Stat 258: Distribution Theory. Mondays, 6:10pm-8:40pm.
Instructor: Dr. Joseph L. Gastwirth
The course builds a bridge between probability theory and its application in statistics by
providing the student with a repertoire of techniques of distribution theory that receive
wide applications in statistics. The course is beneficial to students wishing to move on to
the next level of sophistication and mathematical maturity needed for advanced study in
any of the fields of stochastic processes, probability theory, or statistics. Prerequisite:
Master’s level background in probability and statistics. Background in measure-theoretic
probability is helpful but not required.
Topics include: moments and cumulants; characteristic and moment generating functions;
specialized probability inequalities, the empirical distribution Lorenz curve; asymptotic
theory – the delta method, extreme value theory, large deviations; order statistics and
spacing.
Textbooks: Stuart, A. and Ord, K. (1987). Advanced Theory of Statistics, Vol. I
Distribution Theory, Oxford University Press, and David, H. (1981). Order Statistics.

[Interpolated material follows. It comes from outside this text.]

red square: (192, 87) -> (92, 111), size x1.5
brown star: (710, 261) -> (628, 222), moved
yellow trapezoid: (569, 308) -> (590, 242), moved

Reference texts: Sarfling, R.J. (1980). Approximation Theorems of Mathematical
Statistics, Wiley, New York. Linear Statistical Inference and Its Applications; Wilks, S.
(1962). Mathematical Statistics. Princeton University Press, Princeton, New Jersey;
Arnold B., Balakrishnan, N., and Nagarajah, H. (1992). A First Course in Order
Statistics. Wiley, New York.
Stat 264: Advanced Statistical Theory 2. Tuesdays, 6:10pm-8:40pm.

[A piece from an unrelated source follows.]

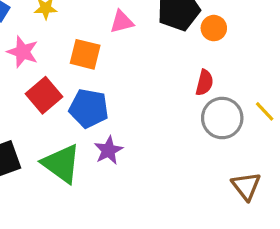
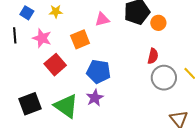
orange square: (85, 54) -> (80, 39), turned -36
blue pentagon: (89, 108) -> (99, 72), moved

Instructor: Dr. Subrata Kundu
This is the second part (along with Stat 263) of a two-semester sequence in advanced
statistical theory. The course covers asymptotic theory, hypothesis testing, and
confidence regions. Useful asymptotic theory for estimation and hypothesis testing is
covered. In addition, one learns the theoretical foundation for the construction of UMP
tests and UMP among unbiased (UMPU) tests, in the exponential family, and in
particular, the normal family and the concepts of similarity and Neyman structure;
confidence sets, uniformly most accurate (UMA) confidence sets and UMA unbiased
confidence sets. Prerequisite: Stat 257, and 263.
Stat 281: Advanced Time Series Analysis. Wednesdays, 6:10-8:40pm.

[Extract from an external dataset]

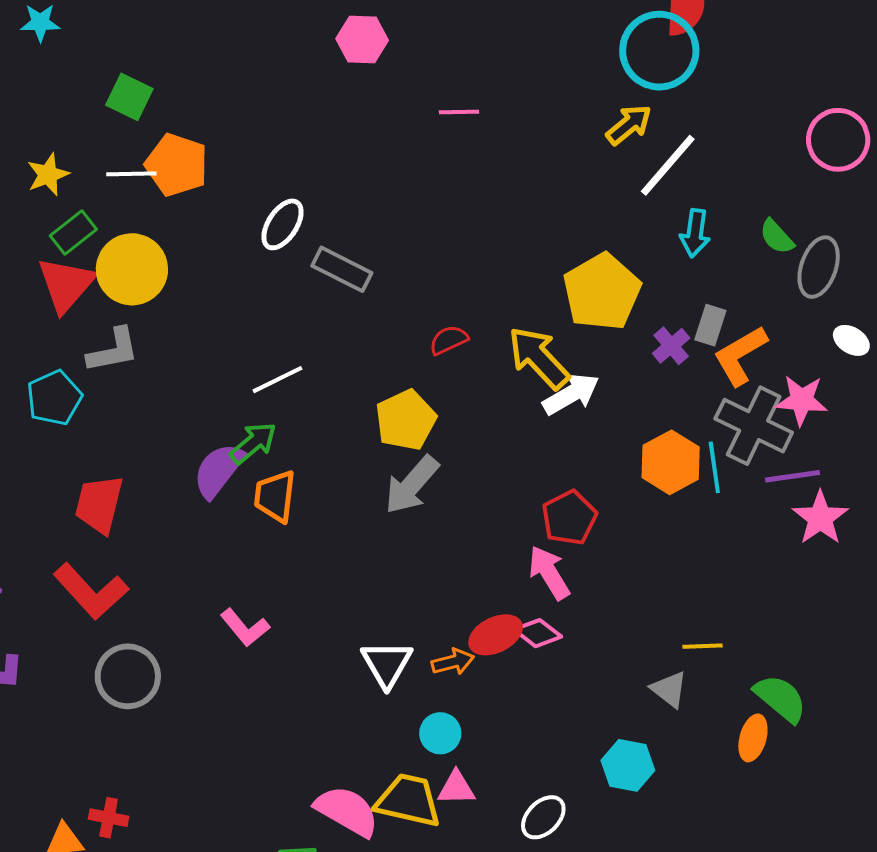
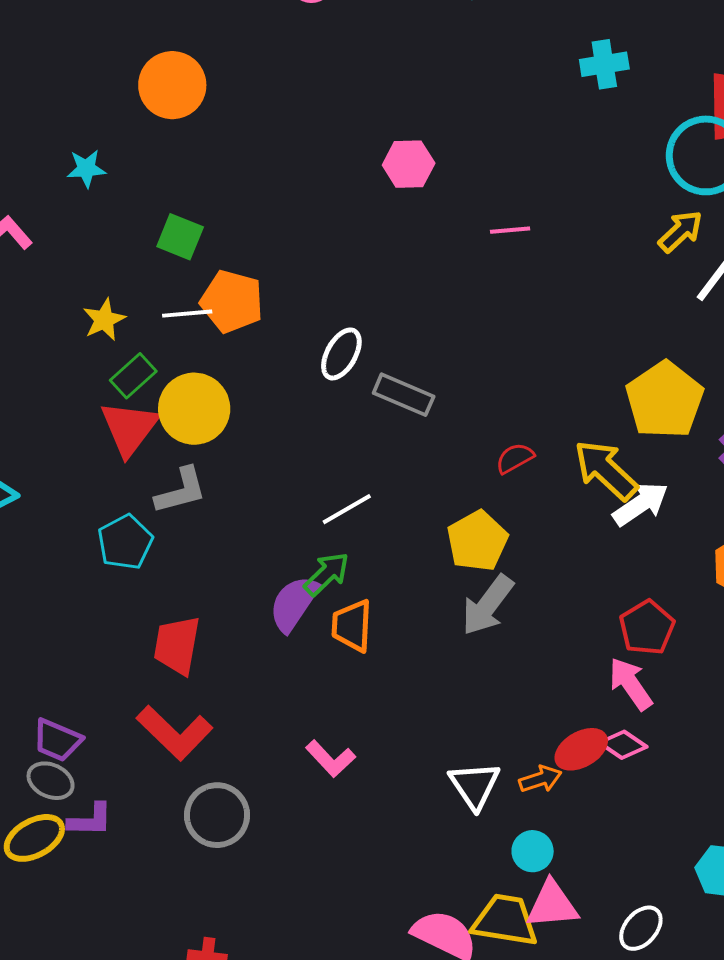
pink triangle: (456, 788) -> (552, 905), size x1.4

Instructor: Dr. Nozer D. Singpurwalla
An introduction to the paradigms for forecasting using regression and time series
analyses. The role of conditional expectation and inverse probability as a foundation for
the structure of regression and time series models. Time series as realizations of
stochastic processes such as the autoregressive and the moving average. Techniques of
time series analysis. The structure of dynamic linear models and Kalman filter models
and their role in time series analysis and forecasting. The control of filtered processes via
the principle of maximization of expected utility. Examples, applications and case
studies. Prerequisite: Math 33, Stat 201-2 or equivalent.
Stat 288. Modern Theory of Survey Sampling. Thursdays, 6:10pm-8:40pm.
Instructor: Dr. Promod Chandhok
The main objectives of the course are to provide a rigorous treatment of sampling theory
and its applications. With this background the student can modify the existing theory,
develop new theory, and better understand its applications. The prerequisite for the class
is Statistics 287, or equivalent. Statistics 287 introduces simple random sampling with
and without replacement, systematic sampling, unequal probability sampling with and
without replacement, ratio estimation, difference estimation and regression estimation.
This course will introduce the following areas: sampling and subsampling of clusters;
multistage sampling; double sampling; repetitive surveys; errors of response and
nonresponse and some ways of dealing with them, and; small-area estimation.